2. MODEL (incl. version number)
KOWWIN v1.68

3. SMILES OR OTHER IDENTIFIERS USED AS INPUT FOR THE MODEL
CC(OCC1CO1)C

4. SCIENTIFIC VALIDITY OF THE (Q)SAR MODEL
- The model and the training and validation sets are published by US Environmental Protection Agency (USA).
The experimental Log Kow values in the training set and validation set were measured using one or more methods equivalent or similar to the following guidelines:
- Shake Flask method (OECD TG 107)
- HPLC method (OECD TG 117)
- Slow Stirring method (OECD TG 123)
Plus relevant EU (1992 as amended) and US EPA OPPTS (1982 as amended) and ASTM (1993) methods may be also used where appropriate.
A full list of experimental Log Kow reference citations is provided in the KOWWIN help menu with additional reference citations.

5. APPLICABILITY DOMAIN
The intended application domain is organic chemicals. Inorganic and organometallic chemicals generally are outside the domain.
The minimum and maximum values for molecular weight are the following:
Training Set Molecular Weights:
Minimum MW:  18.02
Maximum MW:  719.92
Average MW:  199.98

Validation Molecular Weights:
Minimum MW:  27.03
Maximum MW:  991.15
Average MW:  258.98

Currently there is no universally accepted definition of model domain. However, users may wish to consider the possibility that log P estimates are less accurate for compounds outside the MW range of the training set compounds, and/or that have more instances of a given fragment than the maximum for all training set compounds. It is also possible that a compound may have a functional group(s) or other structural features not represented in the training set, and for which no fragment coefficient was developed.
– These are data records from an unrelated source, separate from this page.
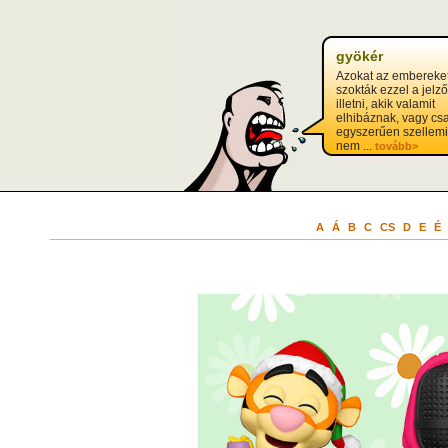
gyökér
Azokat az embereke
szokták ezzel a jelző
illetni, akik valamit
elhibáznak, vagy cs
egyszerűen szellemi
nem ...
tovább>
A
Á
B
C
CS
D
E
É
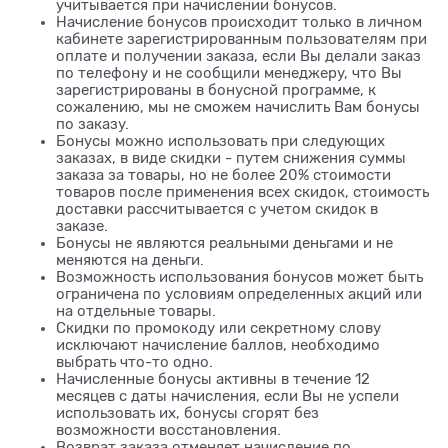
учитывается при начислении бонусов.
Начисление бонусов происходит только в личном
кабинете зарегистрированным пользователям при
оплате и получении заказа, если Вы делали заказ
по телефону и не сообщили менеджеру, что Вы
зарегистрированы в бонусной программе, к
сожалению, мы не сможем начислить Вам бонусы
по заказу.
Бонусы можно использовать при следующих
заказах, в виде скидки - путем снижения суммы
заказа за товары, но не более 20% стоимости
товаров после применения всех скидок, стоимость
доставки рассчитывается с учетом скидок в
заказе.
Бонусы не являются реальными деньгами и не
меняются на деньги.
Возможность использования бонусов может быть
ограничена по условиям определенных акций или
на отдельные товары.
Скидки по промокоду или секретному слову
исключают начисление баллов, необходимо
выбрать что-то одно.
Начисленные бонусы активны в течение 12
месяцев с даты начисления, если Вы не успели
использовать их, бонусы сгорят без
возможности восстановления.
Возврат заказа отменяет начисление по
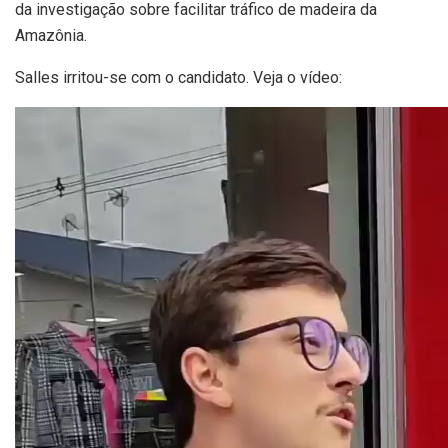
da investigação sobre facilitar tráfico de madeira da
Amazônia.
Salles irritou-se com o candidato. Veja o vídeo:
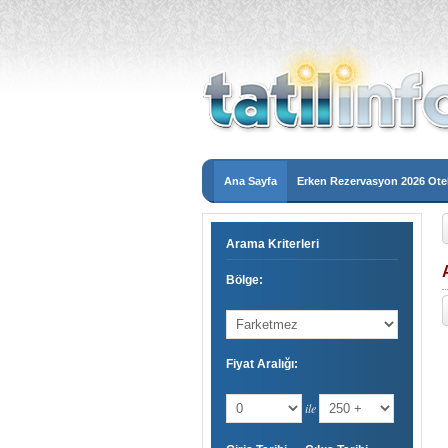
Ana Sayfa
Erken Rezervasyon 2026 Otel
Arama Kriterleri
Bölge:
Fiyat Aralığı:
ile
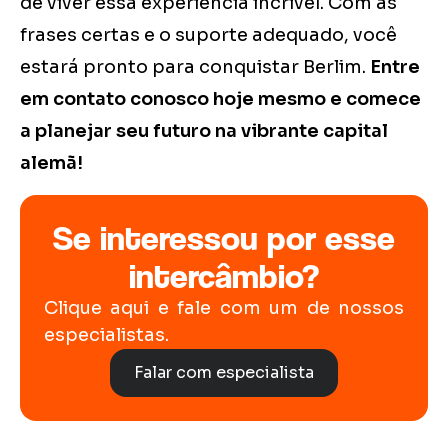
de viver essa experiência incrível. Com as
frases certas e o suporte adequado, você
estará pronto para conquistar Berlim.
Entre
em contato conosco hoje mesmo e comece
a planejar seu futuro na vibrante capital
alemã!
Se interessou por esse
intercâmbio?
Clique aqui e fale com um de nossos
especialistas.
Falar com especialista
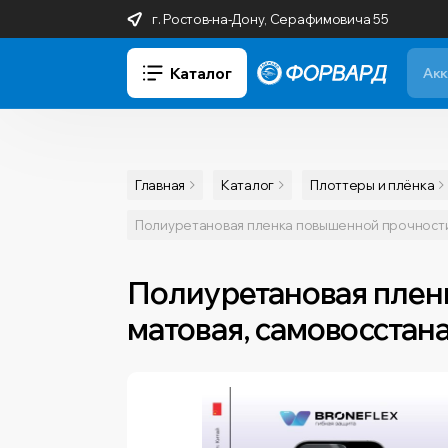
г. Ростов-на-Дону, Серафимовича 55
Каталог
Главная
Каталог
Плоттеры и плёнка
Полиуретановая пленка повышенной прочности B
Полиуретановая пленк
матовая, самовосстан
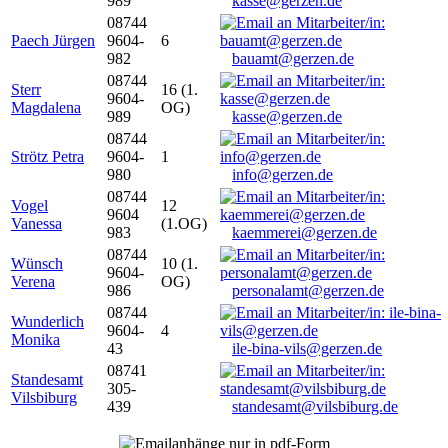
989
kasse@gerzen.de
08744
Paech Jürgen
9604-
6
982
bauamt@gerzen.de
08744
Sterr
16 (1.
9604-
Magdalena
OG)
989
kasse@gerzen.de
08744
Strötz Petra
9604-
1
980
info@gerzen.de
08744
Vogel
12
9604
Vanessa
(1.OG)
983
kaemmerei@gerzen.de
08744
Wünsch
10 (1.
9604-
Verena
OG)
986
personalamt@gerzen.de
08744
Wunderlich
9604-
4
Monika
43
ile-bina-vils@gerzen.de
08741
Standesamt
305-
Vilsbiburg
439
standesamt@vilsbiburg.de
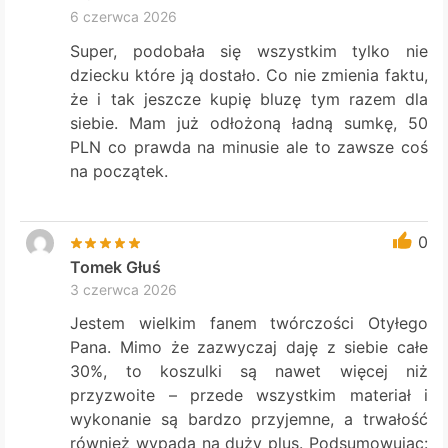
6 czerwca 2026
Super, podobała się wszystkim tylko nie
dziecku które ją dostało. Co nie zmienia faktu,
że i tak jeszcze kupię bluzę tym razem dla
siebie. Mam już odłożoną ładną sumkę, 50
PLN co prawda na minusie ale to zawsze coś
na początek.
0
Tomek Głuś
3 czerwca 2026
Jestem wielkim fanem twórczości Otyłego
Pana. Mimo że zazwyczaj daję z siebie całe
30%, to koszulki są nawet więcej niż
przyzwoite – przede wszystkim materiał i
wykonanie są bardzo przyjemne, a trwałość
również wypada na duży plus. Podsumowując:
These points should be taken into consideration when interpreting model results.

6. ADEQUACY OF THE RESULT
The organic substance Isopropylglycidether lies within the applicability domain with a molecular weight of 116.16. All available fragments of Isopropylglycidether are either contained in the KOWWIN training set, or suitable "correction factors” are available to refine the lower predictivity for substances containing these fragments. The result seems reasonable taking into account the structure of the substance, its water solubility of 19 g/L and the experimental database value of LogKow = 0.8. Due to the magnitude of the result and the suitable training set the result is considered as adequate.
Guideline:
other: REACH guidance on QSARs Chapter R.6 , May 2008
Principles of method if other than guideline:
Meylan, W.M. and P.H. Howard. 1995. Atom/fragment contribution method for estimating octanol-water partition coefficients. J. Pharm. Sci. 84: 83-92
The computer program KOWWIN v1.68 (EPIWIN software by US-EPA) uses the chemical structure of a compound to estimate of the contributions from individual molecular fragments and summing them up to predict the logarithmic octanol-water partition coefficient (logPow).
GLP compliance:
no
Remarks:
(not applicable)
Type of method:
calculation method (fragments)
Partition coefficient type:
octanol-water
Key result
Type:
log Pow
Partition coefficient:
0.52
Remarks on result:
other: no temperature and pH are given
Details on results:
No further details on results are available.
Conclusions:
The study report describes a scientifically accepted calculation method for the partition coefficient using the US-EPA software KOWWIN v1.68 . No GLP criteria are applicable for the usage of this tool and the QSAR estimation is easily repeatable. The result is adequate for the regulatory purpose, and the magnitude of the result is considered scientifically reasonable taking into account the available information on logPow, water solubility, structure and molecular weight.
Executive summary:

The partition coefficient of the substance 2-(isopropoxymethyl)oxirane was determined by the computer program KOWWIN v1.68 (EPIWIN software) by US-EPA (2012). The program uses the chemical structure of a compound to predict the logarithmic octanol water partition coefficient (logPow). The structure is denoted in its SMILES notation. As first step the software determines the logPow contributions from individual molecular fragments. Afterwards these fragments are summed up to gain the logPow for the whole molecule.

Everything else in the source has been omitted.